Throughout his career, Zóbel exercised an abstraction which, rooted in the evocation of nature, allowed him to make early use of the much-desired “brush to paint mist”, to be found in his studio since 1949, or to pay attention to the painting book which instructed one “how to do rocks, trees, mountains and I don’t know what else”[12]. As we can see here, the issue of his painting instruments, syringes, paint brushes, rulers or colour samples, and also the support (both canvases or stretchers and paper), pictorial tools and pigments, inspired a genuine formal investigation for Zóbel throughout his career.
 
If painting became his preferred medium, from his first canvas in 1946, a copy of Vincent Van Gogh, to his last in 1984, which depicts a bridge dissolving in the mist over on the River Huécar[13], Fernando Zóbel showed that he was a total artist, painter and drawer and investigator of graphic techniques[14]. Diaries, notebooks, and photographs, complete the outline of his enormous personal creative corpus. However, on my journey to and from between the library shelves, I feel that I should mention the publications which, it seems, were published under his watchful eye and responsibility. I refer to important books from his era such as the triad of Zobelian poetic monographies written by Mario Hernández, José Miguel Ullán, and Pancho Ortuño[15]. We should also add the very beautiful monograph: Zóbel: La Serie Blanca (Zóbel The White Series) (1978), by Rafael Pérez-Madero[16], and a film experience from that time[17]. I always write that this last book was one of the most carefully put-together volumes on art, translated into English, printed in the still very grey (for the Spanish publishing world) 1970s. There are also the volumes of his own photography. And we should not forget his critical writing, covering monographic texts on artists or movements; we can also mention his beautiful compilation of quotations on painting “and other things”[18].
 
In June 1977, Zóbel had a solo exhibition in Paris, for the first time, at the Galerie Jacob, on the street of the same name[19]. The critic Jean Marie Dunoyer highlighted in “Le Monde” the qualities of his painting, the nudity of the landscape on the point of evanescence which did not stop it from being grounded in reality: “Pearly landscapes, vaporous, translucent, intensely poetic, which are all localised […] We must not be misled by the apparent lack of precision. Nothing could be more solidly constructed. It delights the spectator and plunges him into euphoria.”[20]. In addition to underlining the surprise on seeing this first encounter with his work in Paris, the critics observed the rare delicacy of his work, vaporous and transparent, with a fluidity concealing a rigorously prepared construction: “like some of those Eastern proverbs with two meanings […] they represent two visions: one global, the other meticulous “[21].
 
An artist-collector who was a true activist[22]. In the past I wrote that I consider another of his creative act to be the formation of his art collection, brought together in our first democratic museum which he created. And, evoking John Cheever in that Yaddo of Saratoga Springs, another community created by artists, I would conclude: Fernando Zóbel, how his light shines[23].
 

NOTES ON THE TEXT
[1] Fernando Nuño (Madrid, 1938-Málaga, 1996). As is well-known, he was the author of the photographs for the opening, on 1 June 1966, of the Museo de Arte Abstracto Español in Cuenca.
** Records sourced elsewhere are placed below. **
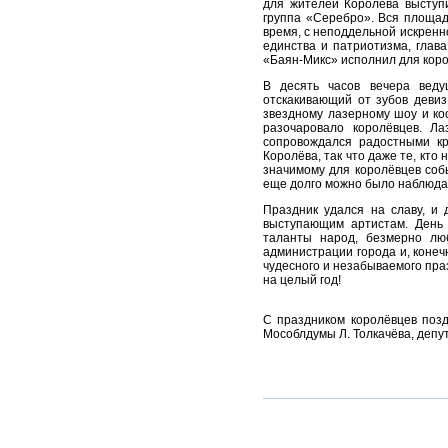
для жителей Королёва выступи
группа «Серебро». Вся площад
время, с неподдельной искренн
единства и патриотизма, глав
«Баян-Микс» исполнил для коро
В десять часов вечера веду
отскакивающий от зубов девиз
звездному лазерному шоу и ко
разочаровало королёвцев. Л
сопровождался радостными к
Королёва, так что даже те, кто
значимому для королёвцев соб
еще долго можно было наблюдат
Праздник удался на славу, и
выступающим артистам. День 
таланты народ, безмерно лю
администрации города и, конеч
чудесного и незабываемого пра
на целый год!
С праздником королёвцев позд
Мособлдумы Л. Толкачёва, депут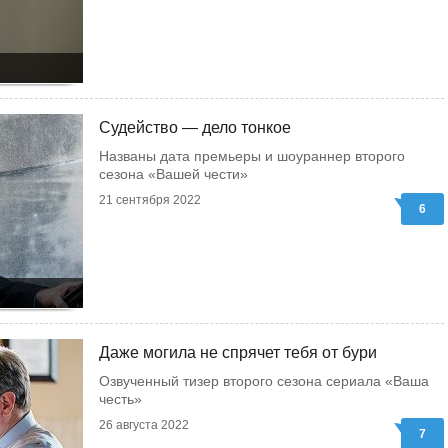
Судейство — дело тонкое
Названы дата премьеры и шоураннер второго
сезона «Вашей чести»
21 сентября 2022
6
Даже могила не спрячет тебя от бури
Озвученный тизер второго сезона сериала «Ваша
честь»
26 августа 2022
7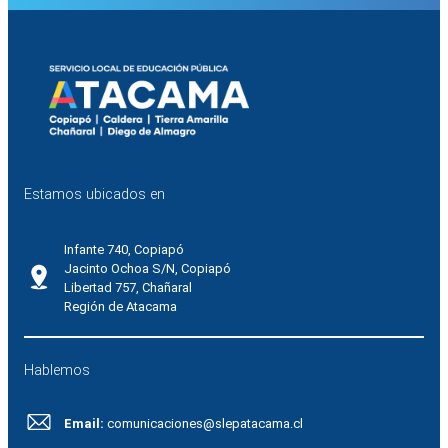
Estamos ubicados en
Infante 740, Copiapó
Jacinto Ochoa S/N, Copiapó
Libertad 757, Chañaral
Región de Atacama
Hablemos
Email:
comunicaciones@slepatacama.cl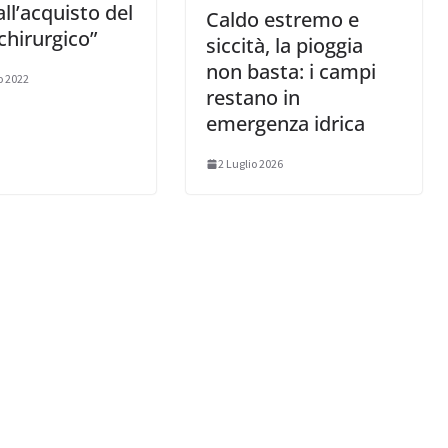
all’acquisto del
Caldo estremo e
chirurgico”
siccità, la pioggia
non basta: i campi
o 2022
restano in
emergenza idrica
2 Luglio 2026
[2] Cover of the publication. JIMÉNEZ, Salvador. F. Nuño. Madrid: Cuadernos de Arte del Ateneo de Madrid, nº 97, 1962.
[3] PÉREZ MADERO, Rafael: “Conversaciones con Fernando Zóbel”. In: Zóbel: La serie blanca. Madrid: Ediciones Rayuela, 1978, p. 24.
[4] Ibid. p. 17.
[5] Ibid. p. 19
[6] Ibid. p. 21
[7] Ibid. p. 24
[8] ZÓBEL, Fernando. Diarios (1948-1949). Vol. 1, p. 20, pro manuscripto. Courtesy of the Fundación Juan March, Madrid.
[9] The Museum of Modern Art, Georgia O’Keeffe, New York, 14 May-25 August 1946.
[10] An artist linked to various nationalities, Alfonso Ossorio (Luzon, Manila, 1916-New York, 1990). Although born in the Philippines, with Chinese and Hispanic ancestors, he spent his childhood and education in England, then the United States, as an American citizen, where he met Zóbel.
[11] Gallery of Art Interpretation-The Art Institute of Chicago, Recent Paintings by Mark Rothko, Chicago, 18 October-31 December 1954. Then travelled to the Museum of Art, Rhode Island School of Design, Providence with the title Paintings by Mark Rothko, 19 January-13 February 1955. Sometimes entitled Paintings by Rothko.
[12] It happened on 24 August 1949: “It looks like a brush to paint mist (…) also a painting book which teaches how to do rocks, trees, mountains and I don’t know what else”. ZÓBEL, Fernando. Diarios (1948-1949). Op. cit. p. 27.
[13] The first painting, a copy of “A Wheatfield With Cypresses” (1889), by Vincent Van Gogh (1946) and the other one mentioned: “Huécar-El puente” (26/V/1984).
[14] Between 1954 and 1984, he produced 231 prints using different techniques: mainly etchings, lithographs and silk screens.
[15] HERNÁNDEZ, Mario. Fernando Zóbel: el misterio de lo transparente. Madrid: Ediciones Rayuela, Colección Maniluvios, nº 10, 1977; ORTUÑO, Pancho. Diálogos con la pintura de Fernando Zóbel. Madrid: Theo Ediciones S.A., Colección Arte Vivo, 1978 and ULLÁN, José Miguel. Zóbel/Acuarelas. Text: “Manchas nombradas/Líneas de fuego”. Madrid: Ediciones Rayuela, 1978.
[16] PÉREZ MADERO, Rafael-ZÓBEL, Fernando. Zóbel: La Serie Blanca. Madrid: Ediciones Rayuela, 1978.
[17] “Zóbel, un tema” (1974). Produced and directed by: José Esteban Lasala. Script: Rafael Pérez-Madero. With text by José Hierro.
[18] ZÓBEL DE AYALA, Fernando. Cuaderno de apuntes sobre la pintura y otras cosas. Colección de citas recogidas por Fernando Zóbel. Madrid: Galería Juana Mordó. 1974. Cover by the Blassi brothers. Typography by Joaquín Sáenz and Manuel González. Printed at Gráficas del Sur. Republished in 2002 by the Fundación Juan March, Madrid.
[19] Galerie Jacob, Zóbel-Aquarelles, Paris, 7 June-July 1977
[20] DUNOYER, Jean-Marie. Formes. Paris: “Le Monde”, 25/VI/1977.
[21] DE LA GRANDVILLE, Léone Nogarède. Zóbel. Paris: “Les Nouvelles Littéraires”, 16-23 June 1977.
[22] As is well-known, his collector’s spirit not only focused on Spanish painting but also on various other artistic collections.
[23] CHEEVER, John. Diarios. Barcelona: Literatura Random House, 2018, p. 442.